No sooner did they leave the house, than men emerged from adjacent dwellings and walked with them till, ere they had traversed half the town, they headed a multitude. Hassan led the way by foul and narrow alleys to the open hill where stood the remains of great buildings, whose smooth pillars and finely wrought capitals contrasted the rudeness of the modern stonework.

“These are the work of the jinn,” said a voice from the crowd. “The devils still hold festival here of nights when there is no moon.”

Here in the arena of a ruined amphitheater Milhem’s tent was pitched. Around it half-dressed soldiers were grooming their horses to the entertainment of a swarm of noisy children. Hassan went forward to the tent; Shems-ud-dìn, in enjoyment of the morning sun, sat down upon a fallen column with his face to the blaze.

The flat mud roofs of the town formed a succession of terrace steps beneath him, descending to a stony wady, beyond which swelled the wilderness of barren rocks. A patch of verdure by the town spring, a few olive trees down in the ravine, a few poor fig trees among the ruins near to where he sat—all else was bronze and purple of the desert hills.

“Even such a land,” he mused aloud, “did our lord Muhammed (peace to him) inhabit of old. Amid such solitudes did the angel of God converse with him to the salvation of man and jinni.”

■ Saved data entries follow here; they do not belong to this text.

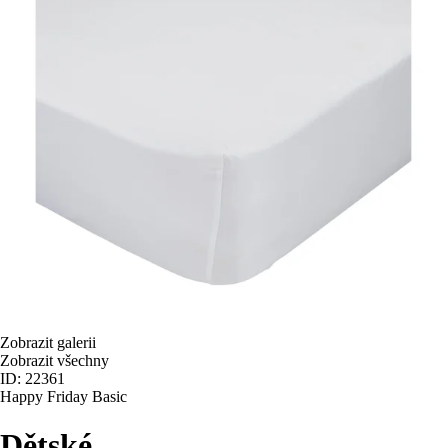
Zobrazit galerii
Zobrazit všechny
ID: 22361
Happy Friday Basic
Dětské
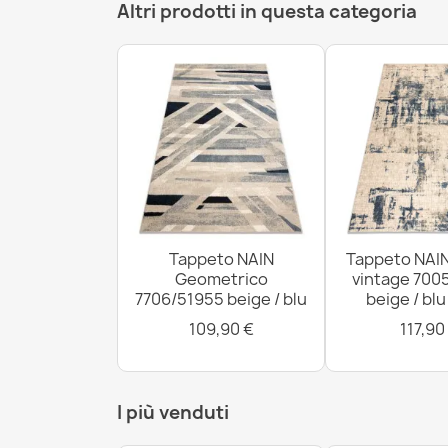
Altri prodotti in questa categoria
Tappeto NAIN
Tappeto NAI
Geometrico
vintage 700
7706/51955 beige / blu
beige / bl
109,90 €
117,90
I più venduti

The townsfolk had taken seat around him upon the ruins. All eyes were fixed on his face. At those pious words one said: “It is some holy one!” and the whisper ran apace. It startled Shems-ud-dìn, who had forgotten their existence, when the sheykh of the place stood forth and bowed before him, saying:

“Instruct us, O master! We believe; but ignorantly, having but little knowledge of the Way. Teach us now, we entreat thee.”

Then Shems-ud-dìn, looking round upon those eager faces, was moved to pity.

“You can recite the Fat’ha and the belief?” he asked.